Saturday, February 12, 2011

Spiritual Hiccups - All Creatures Great and Small

There is a popular form of Christianity, one well known in the media, that has little use for the earth, its creatures, the environment, and so on.  This Christianity is so focused on the disposition of "souls" that it deems everything else superfluous.  Why care for the earth when it's just going to end some day soon?

This sort of arrogance deservedly gives the faith a bad name, and it clearly misses the wonder and awe the Bible has for Creation and its creatures.  In today's Psalm 104, God's glory is manifest in "your creatures... These all look to you to give them their food in due season."  Lions roar, asking God for food, and God tends to them.

Faith that presumes God is only concerned with me and those like me, strikes me as terribly arrogant, egocentric, and utilitarian.  It demands that God be focused on me, and that my needs are the business God should be concerned with.  Such faith cannot see far beyond itself.  It cannot deny itself as Jesus demands.  It cannot lose its life for the sake of the gospel.  Neither can it truly join with the psalmist in being awed by God's creation.  Creation matters only insomuch as it is of use to me.

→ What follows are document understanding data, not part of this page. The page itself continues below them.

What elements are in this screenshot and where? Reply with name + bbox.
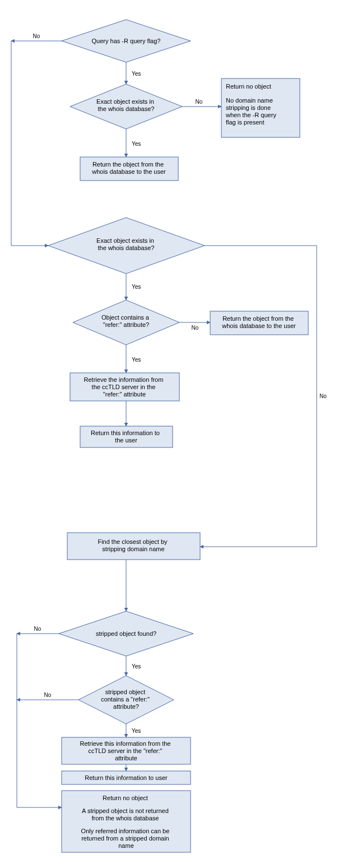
edge-d4-no: No [179, 322, 210, 331]
decision-exact-object-2-label: Exact object exists in the whois databas… [96, 237, 156, 251]
edge-d6-no: No [17, 692, 78, 700]
process-return-object-2: Return the object from the whois databas… [210, 311, 308, 335]
edge-d3-no-label: No [319, 393, 327, 399]
process-return-info-2: Return this information to user [62, 771, 191, 784]
decision-refer-attr-1: Object contains a "refer:" attribute? [73, 300, 179, 345]
flowchart-canvas: Query has -R query flag? No Yes Exact ob… [0, 0, 343, 868]
edge-d5-no: No [17, 626, 59, 807]
decision-refer-attr-1-label: Object contains a "refer:" attribute? [101, 314, 151, 328]
process-strip-domain-label: Find the closest object by stripping dom… [98, 538, 169, 552]
edge-d1-yes: Yes [126, 62, 141, 84]
edge-d5-yes: Yes [126, 656, 141, 676]
edge-d6-no-label: No [44, 692, 52, 698]
process-return-object-1-label: Return the object from the whois databas… [91, 161, 166, 175]
edge-d5-no-label: No [34, 626, 41, 632]
decision-r-flag-label: Query has -R query flag? [92, 38, 161, 44]
process-no-object-r: Return no object No domain name strippin… [221, 79, 300, 137]
edge-d1-no-label: No [33, 33, 40, 39]
decision-refer-attr-2: stripped object contains a "refer:" attr… [78, 676, 174, 724]
process-strip-domain: Find the closest object by stripping dom… [67, 533, 200, 560]
edge-d6-yes-label: Yes [132, 728, 141, 734]
edge-d4-no-label: No [192, 325, 199, 331]
decision-stripped-found-label: stripped object found? [96, 630, 156, 637]
edge-d2-no: No [182, 99, 221, 107]
decision-r-flag: Query has -R query flag? [62, 20, 191, 62]
edge-d2-yes-label: Yes [132, 141, 141, 147]
edge-d3-yes: Yes [126, 274, 141, 300]
process-return-object-2-label: Return the object from the whois databas… [221, 315, 296, 329]
decision-stripped-found: stripped object found? [59, 611, 193, 656]
edge-d2-no-label: No [196, 99, 203, 105]
edge-d1-no: No [11, 33, 62, 246]
process-no-object-stripped: Return no object A stripped object is no… [62, 791, 191, 852]
edge-d3-yes-label: Yes [132, 284, 141, 290]
process-return-info-2-label: Return this information to user [85, 774, 168, 781]
decision-exact-object-2: Exact object exists in the whois databas… [48, 218, 205, 274]
process-return-object-1: Return the object from the whois databas… [80, 157, 178, 181]
edge-d4-yes-label: Yes [132, 357, 141, 363]
edge-d4-yes: Yes [126, 345, 141, 373]
process-return-info-1: Return this information to the user [80, 426, 173, 447]
edge-d1-yes-label: Yes [132, 71, 141, 77]
process-retrieve-cctld-1: Retrieve the information from the ccTLD … [70, 373, 179, 401]
decision-exact-object-1-label: Exact object exists in the whois databas… [96, 98, 156, 112]
edge-d5-yes-label: Yes [132, 663, 141, 670]
edge-d6-yes: Yes [126, 724, 141, 737]
edge-d3-no: No [200, 246, 327, 547]
edge-d2-yes: Yes [126, 129, 141, 157]
process-retrieve-cctld-2: Retrieve this information from the ccTLD… [62, 737, 191, 764]
decision-exact-object-1: Exact object exists in the whois databas… [70, 84, 182, 129]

Albert Einstein once said, "The most beautiful thing we can experience is the mysterious. It is the source of all true art and science. He to whom this emotion is a stranger, who can no longer pause to wonder and stand rapt in awe, is as good as dead: his eyes are closed."  And I think that someone who has never looked at Creation and its creatures and found themselves feeling, "This is too wonderful; it must be preserved," knows the death of which Einstein speaks.


But this loss of awe and mystery has ramifications far beyond issues such as the environment.  Egocentric faith easily views other people as having less worth than me.  During the recent protests in Egypt, which have brought hope of freedom and new life to people in that country, many self professed Christians in America have viewed these events solely with reference to how it impacts our security or the "war on terror."  The Egyptians themselves seem not to matter.  And indeed, American foreign policy, regardless of the party in charge, is usually pragmatic and utilitarian, reflecting the same sort of arrogant, egocentrism that too often perverts Christian faith.


I could easily work myself into deep pessimism about the state of things, except that God is at work, reaching out in love despite our failing to see very far beyond our own interests.  Jesus continues to call people to follow him, to find their lives transformed and reshaped by the example of his life.  And even now, I see American Christianity being renewed and reborn into something a little less utilitarian, a little less arrogant and egocentric, as here and there, signs of God's coming reign continue to show forth.